I don’t know just when it was, but let’s say it was half a dozen years ago. I’m on an email list for trumpet players and someone had sent a message suggesting we check out the Mnozil Brass. Strange name, I thought, but I found some clips on YouTube and have been entranced ever since.
They’re a brass septet from Austria, six trumpets, six trombones, and a tuba. Their repertoire is all over the place and their genius is unmistakable. They are superb musicians, but also arch conceptualists, skilled comedic performers, and questionable dancers. They put on a hell-of-a-show. And I do mean “put-on”, as much of what they do is deeply serious in a way that only inspired buffoonery can be.
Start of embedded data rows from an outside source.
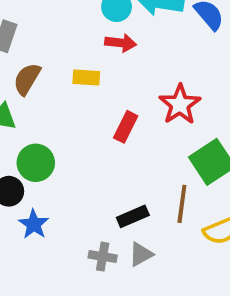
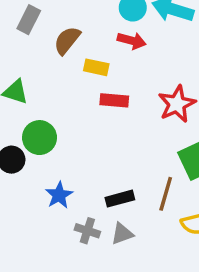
brown semicircle: (27, 79) -> (67, 40), moved
red rectangle: (126, 127) -> (114, 100), moved, turned 60
blue star: (34, 224) -> (59, 195), moved

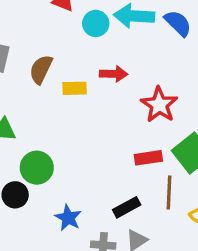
red arrow: (132, 41) -> (114, 74), moved
red rectangle: (114, 100) -> (148, 158), moved

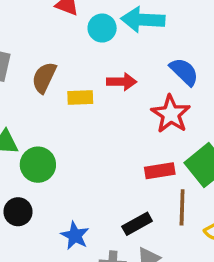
blue semicircle: (178, 23) -> (184, 72), moved
green circle: (37, 168) -> (38, 165), moved

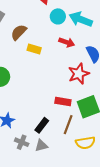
red arrow: (122, 82) -> (67, 42), moved
black rectangle: (137, 224) -> (42, 125), turned -42

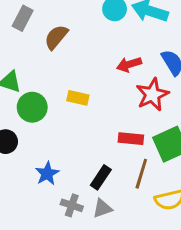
red arrow: (67, 42) -> (129, 64), moved, turned 147
yellow rectangle: (34, 49) -> (78, 98), moved

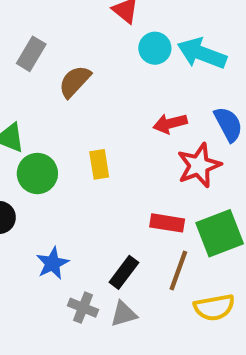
yellow rectangle: (78, 98) -> (99, 164), turned 65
Here’s a performance that was posted to YouTube in April of 2012. It’s just shy of four minutes long and goes through distinct phases. It’s called “Moldavia”, presumably after the old principality in Eastern Europe.
Watch the clip. Tell me what you hear, but also what you see. Both are important. It’s their interaction that is characteristic of Mnozil.
What I hear, of course, is brass playing, a lyrical trombone, ferocious trumpets, a tuba holding down the bottom. And then there’s the singing toward the end. What are they doing while singing? They’re not standing still like choir boys. They’re moving and gesticulating madly. Dominance it looks like to me, (male) dominance. You may have heard that in the music, though perhaps not identifying it as such; but now you can see it. They’re showing you what’s driving the music.
But that’s not how it starts. It starts with a rubato trombone solo. There’s a shot of the tuba player slouched in his seat reading some magazine; it’s black with a large white Playboy bunny logo on it. The implication is that he’s looking at pictures of naked women.
And so it goes. There’s lots of business going on. I could, but won’t, comment on it endlessly.